## TASK GOAL
From the first line to the last, copy the material word for word; pictures stay out.

## DATA PROVIDED
──────
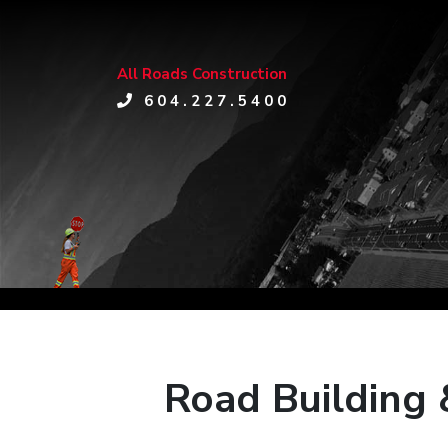
All Roads Construction
604.227.5400
Road Building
──────
## TASK RESULT
All Roads Construction
604.227.5400
Road Building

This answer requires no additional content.